Stored data entries
◇ ◇ ◇ ◇ ◇
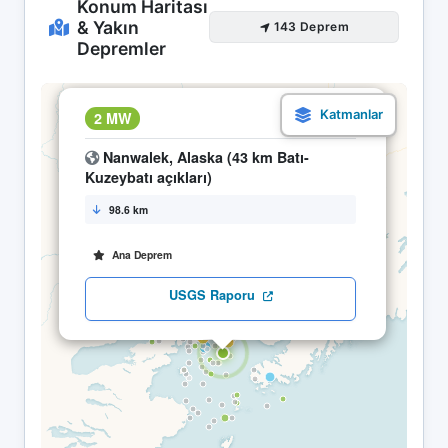
Konum Haritası
& Yakın
143 Deprem
Depremler
×
2 MW
16.05 03:07
Nanwalek, Alaska (43 km Batı-
Kuzeybatı açıkları)
98.6 km
Ana Deprem
USGS Raporu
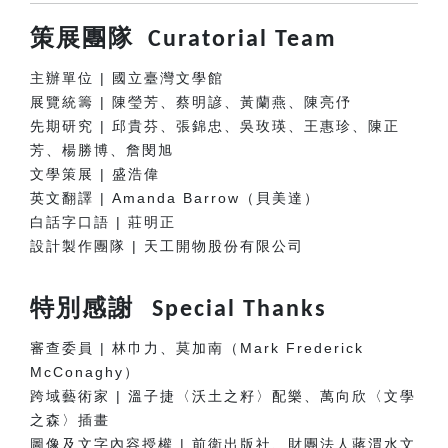
策展團隊
Curatorial Team
主辦單位 | 國立臺灣文學館
展覽統籌 | 陳瑩芳、蔡明諺、黃蘭燕、陳亮伃
先期研究 | 邱貴芬、張錦忠、吳玫瑛、王惠珍、陳正
芳、楊勝博、詹閔旭
文學策展 | 盛浩偉
英文翻譯 | Amanda Barrow（貝美達）
白話字口語 | 莊明正
設計製作團隊
| 天工開物股份有限公司
特別感謝
Special Thanks
審查委員 | 林巾力、莫加南（Mark Frederick
McConaghy）
跨域藝術家 | 溫子捷〈沃土之籽〉配樂、萬向欣〈文學
之森〉插畫
圖像及文字內容授權 | 前衛出版社、財團法人蔣渭水文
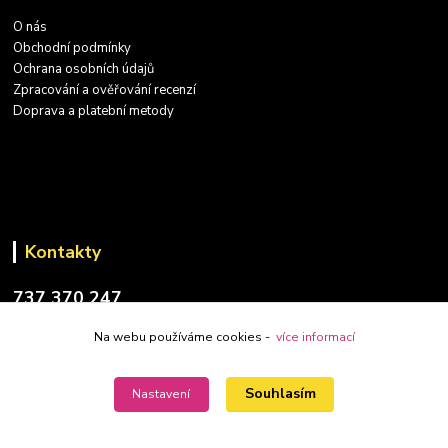
O nás
Obchodní podmínky
Ochrana osobních údajů
Zpracování a ověřování recenzí
Doprava a platební metody
Kontakty
737 370 247
(PO-PÁ: 9-17 hod.)
Na webu používáme cookies -
více informací
info@placatky-levne.cz
Souhlasím
Nastavení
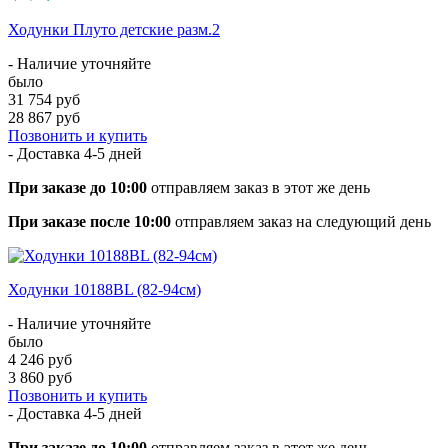
Ходунки Плуто детские разм.2
- Наличие уточняйте
было
31 754 руб
28 867 руб
Позвонить и купить
- Доставка
4-5 дней
При заказе до 10:00
отправляем заказ в этот же день
При заказе после 10:00
отправляем заказ на следующий день
Ходунки 10188BL (82-94см)
- Наличие уточняйте
было
4 246 руб
3 860 руб
Позвонить и купить
- Доставка
4-5 дней
При заказе до 10:00
отправляем заказ в этот же день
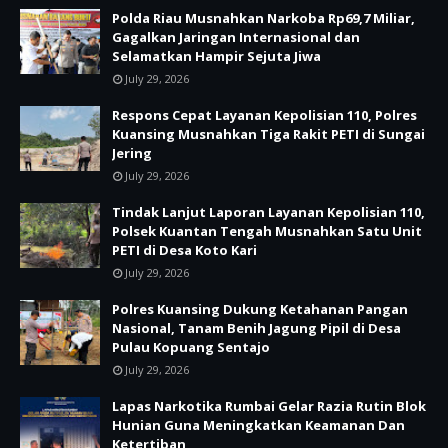
Polda Riau Musnahkan Narkoba Rp69,7 Miliar,
Gagalkan Jaringan Internasional dan
Selamatkan Hampir Sejuta Jiwa
July 29, 2026
Respons Cepat Layanan Kepolisian 110, Polres
Kuansing Musnahkan Tiga Rakit PETI di Sungai
Jering
July 29, 2026
Tindak Lanjut Laporan Layanan Kepolisian 110,
Polsek Kuantan Tengah Musnahkan Satu Unit
PETI di Desa Koto Kari
July 29, 2026
Polres Kuansing Dukung Ketahanan Pangan
Nasional, Tanam Benih Jagung Pipil di Desa
Pulau Kopuang Sentajo
July 29, 2026
Lapas Narkotika Rumbai Gelar Razia Rutin Blok
Hunian Guna Meningkatkan Keamanan Dan
Ketertiban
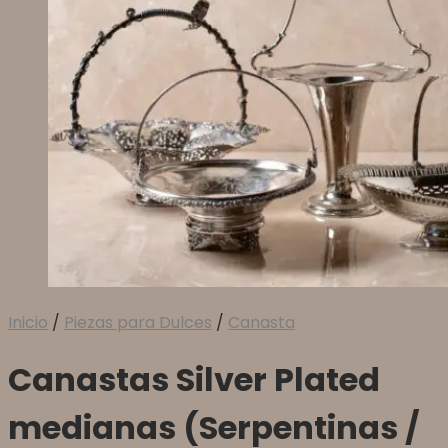
Inicio
/
Piezas para Dulces
/
Canasta
Canastas Silver Plated
medianas (Serpentinas /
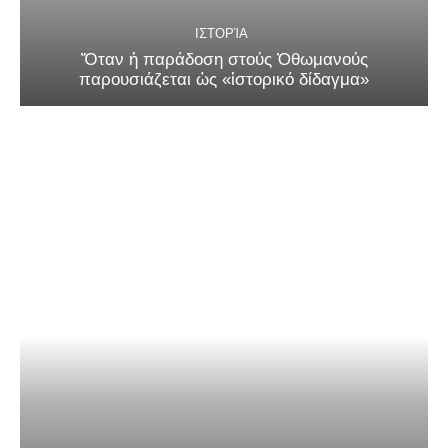
ΙΣΤΟΡΊΑ
Ὅταν ἡ παράδοση στούς Ὀθωμανούς
παρουσιάζεται ὡς «ἱστορικό δίδαγμα»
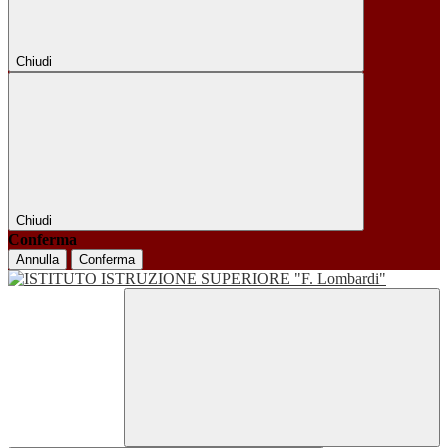
Chiudi
Chiudi
Conferma
Annulla
Conferma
◇ ◇ ◇ ◇ ◇
Retype the records above line for line and exactly, omitting their pictures.

Answer to the problem:
Konum Haritası
& Yakın
143 Deprem
Depremler
×
2 MW
16.05 03:07
Nanwalek, Alaska (43 km Batı-
Kuzeybatı açıkları)
98.6 km
Ana Deprem
USGS Raporu
策展團隊
Curatorial Team
主辦單位 | 國立臺灣文學館
展覽統籌 | 陳瑩芳、蔡明諺、黃蘭燕、陳亮伃
先期研究 | 邱貴芬、張錦忠、吳玫瑛、王惠珍、陳正
芳、楊勝博、詹閔旭
文學策展 | 盛浩偉
英文翻譯 | Amanda Barrow（貝美達）
白話字口語 | 莊明正
設計製作團隊
| 天工開物股份有限公司
特別感謝
Special Thanks
審查委員 | 林巾力、莫加南（Mark Frederick
McConaghy）
跨域藝術家 | 溫子捷〈沃土之籽〉配樂、萬向欣〈文學
之森〉插畫
圖像及文字內容授權 | 前衛出版社、財團法人蔣渭水文
O nás
Obchodní podmínky
Ochrana osobních údajů
Zpracování a ověřování recenzí
Doprava a platební metody
Kontakty
737 370 247
(PO-PÁ: 9-17 hod.)
Na webu používáme cookies -
více informací
info@placatky-levne.cz
Souhlasím
Nastavení
Ходунки Плуто детские разм.2
- Наличие уточняйте
было
31 754 руб
28 867 руб
Позвонить и купить
- Доставка
4-5 дней
При заказе до 10:00
отправляем заказ в этот же день
При заказе после 10:00
отправляем заказ на следующий день
Ходунки 10188BL (82-94см)
- Наличие уточняйте
было
4 246 руб
3 860 руб
Позвонить и купить
- Доставка
4-5 дней
При заказе до 10:00
отправляем заказ в этот же день
Polda Riau Musnahkan Narkoba Rp69,7 Miliar,
Gagalkan Jaringan Internasional dan
Selamatkan Hampir Sejuta Jiwa
July 29, 2026
Respons Cepat Layanan Kepolisian 110, Polres
Kuansing Musnahkan Tiga Rakit PETI di Sungai
Jering
July 29, 2026
Tindak Lanjut Laporan Layanan Kepolisian 110,
Polsek Kuantan Tengah Musnahkan Satu Unit
PETI di Desa Koto Kari
July 29, 2026
Polres Kuansing Dukung Ketahanan Pangan
Nasional, Tanam Benih Jagung Pipil di Desa
Pulau Kopuang Sentajo
July 29, 2026
Lapas Narkotika Rumbai Gelar Razia Rutin Blok
Hunian Guna Meningkatkan Keamanan Dan
Ketertiban
Inicio
/
Piezas para Dulces
/
Canasta
Canastas Silver Plated
medianas (Serpentinas /
ΙΣΤΟΡΊΑ
Ὅταν ἡ παράδοση στούς Ὀθωμανούς
παρουσιάζεται ὡς «ἱστορικό δίδαγμα»
Chiudi
Chiudi
Conferma
Annulla
Conferma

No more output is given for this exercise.